--- START ---

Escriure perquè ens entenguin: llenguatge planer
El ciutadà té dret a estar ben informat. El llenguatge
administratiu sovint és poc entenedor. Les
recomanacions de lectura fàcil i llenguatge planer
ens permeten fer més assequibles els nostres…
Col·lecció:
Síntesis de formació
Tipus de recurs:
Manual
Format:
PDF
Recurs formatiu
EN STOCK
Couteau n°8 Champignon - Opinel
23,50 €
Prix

--- END ---
--- START ---

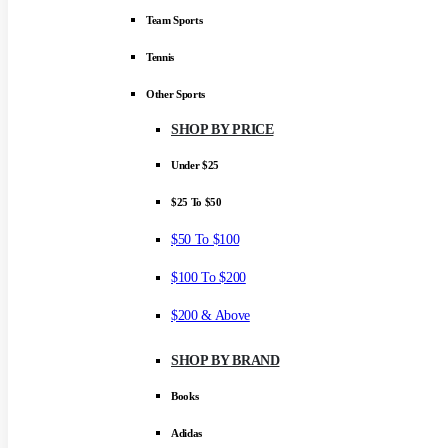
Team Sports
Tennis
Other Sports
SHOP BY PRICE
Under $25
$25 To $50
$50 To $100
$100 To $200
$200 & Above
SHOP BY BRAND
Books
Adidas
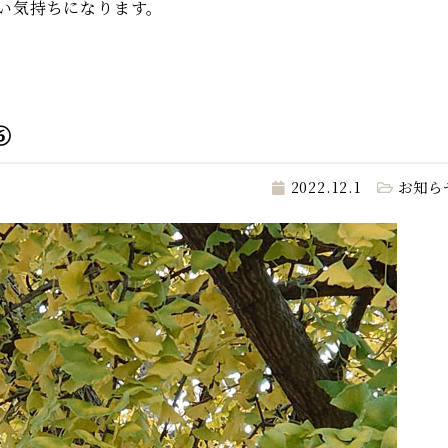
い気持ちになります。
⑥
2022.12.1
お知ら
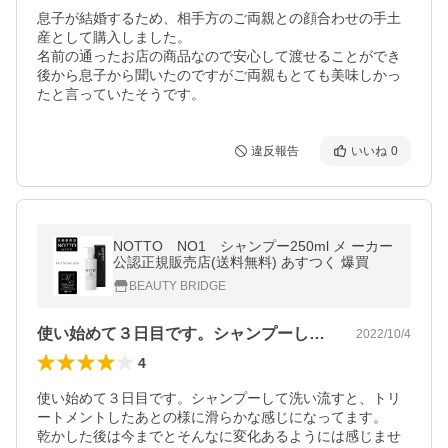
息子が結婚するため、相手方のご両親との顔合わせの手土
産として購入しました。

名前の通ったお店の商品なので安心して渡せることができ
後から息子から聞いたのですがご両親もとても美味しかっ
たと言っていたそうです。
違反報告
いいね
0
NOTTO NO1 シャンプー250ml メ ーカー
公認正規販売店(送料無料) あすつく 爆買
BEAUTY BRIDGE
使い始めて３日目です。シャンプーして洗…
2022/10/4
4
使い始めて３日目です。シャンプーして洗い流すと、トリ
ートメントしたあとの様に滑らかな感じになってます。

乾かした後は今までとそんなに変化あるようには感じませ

--- END ---

• **Exercise directions**:
Please determine how many lines in the entries contain the word "planer" and reply with that figure alone.

• **Solution for this problem**:
2